Installation¶

The easy way¶

The easiest way to install Scrapy Do is using pip. You can then create a directory where you want your project data stored and just start the daemon there.

$ pip install scrapy-do
$ mkdir /home/user/my-scrapy-do-data
$ cd /home/user/my-scrapy-do-data
$ scrapy-do scrapy-do

Yup, you need to type scrapy-do twice. That’s how twisted works, don’t ask me. After doing that, you will see some content in this directory including the log file and the pidfile of the Scrapy Do daemon.

A systemd service¶

Installing Scrapy Do as a systemd service is a far better idea than the easy way described above. It’s a bit of work that should really be done by a proper Debian/Ubuntu package, but we do not have one for the time being, so I will show you how to do it “by hand.”

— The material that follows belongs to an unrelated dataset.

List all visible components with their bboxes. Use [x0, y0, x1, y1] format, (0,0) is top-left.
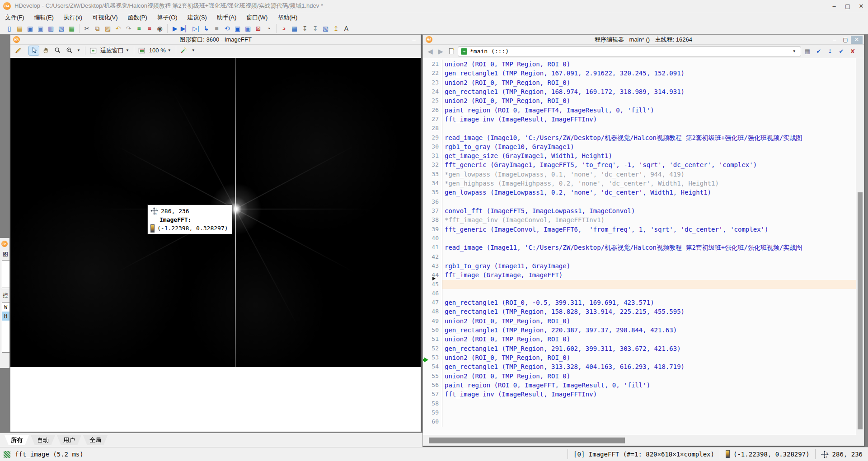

Although not strictly necessary, it’s a good practice to run the daemon under a separate user account. I will create one called pydaemon because I run a couple more python daemons this way.
```
$ sudo useradd -m -d /opt/pydaemon pydaemon
```

Make sure you have all of the following packages installed:

$ sudo apt-get install python3 python3-dev python3-virtualenv
$ sudo apt-get install build-essential

Switch your session to this new user account:
```
$ sudo su - pydaemon
```

Create the virtual env and install Scrapy Do:

$ mkdir virtualenv
$ cd virtualenv/
$ python3 /usr/lib/python3/dist-packages/virtualenv.py -p /usr/bin/python3 .
$ . ./bin/activate
$ pip install scrapy-do
$ cd ..

Create a bin directory and a wrapper script that will set up the virtualenv on startup:

$ mkdir bin
$ cat > bin/scrapy-do << EOF
> #!/bin/bash
> . /opt/pydaemon/virtualenv/bin/activate
> exec /opt/pydaemon/virtualenv/bin/scrapy-do "\${@}"
> EOF
$ chmod 755 bin/scrapy-do

Create a data directory and a configuration file:

$ mkdir -p data/scrapy-do
$ mkdir etc
$ cat > etc/scrapy-do.conf << EOF
> [scrapy-do]
> project-store = /opt/pydaemon/data/scrapy-do
> EOF

As root, create the following file with the following content:

# cat > /etc/systemd/system/scrapy-do.service << EOF
> [Unit]
> Description=Scrapy Do Service
>
> [Service]
> ExecStart=/opt/pydaemon/bin/scrapy-do --nodaemon --pidfile= \
>           scrapy-do --config /opt/pydaemon/etc/scrapy-do.conf
> User=pydaemon
> Group=pydaemon
> Restart=always
>
> [Install]
> WantedBy=multi-user.target
> EOF

You can then reload the systemd configuration and let it manage the Scrapy Do daemon:

$ sudo systemctl daemon-reload
$ sudo systemctl start scrapy-do
$ sudo systemctl enable scrapy-do

Finally, you should now be able to see that the daemon is running:

$ sudo systemctl status scrapy-do
● scrapy-do.service - Scrapy Do Service
   Loaded: loaded (/etc/systemd/system/scrapy-do.service; enabled; vendor preset: enabled)
   Active: active (running) since Sun 2017-12-10 22:42:55 UTC; 4min 23s ago
 Main PID: 27543 (scrapy-do)
...

I know its awfully complicated. I will do some packaging work when I have a spare moment.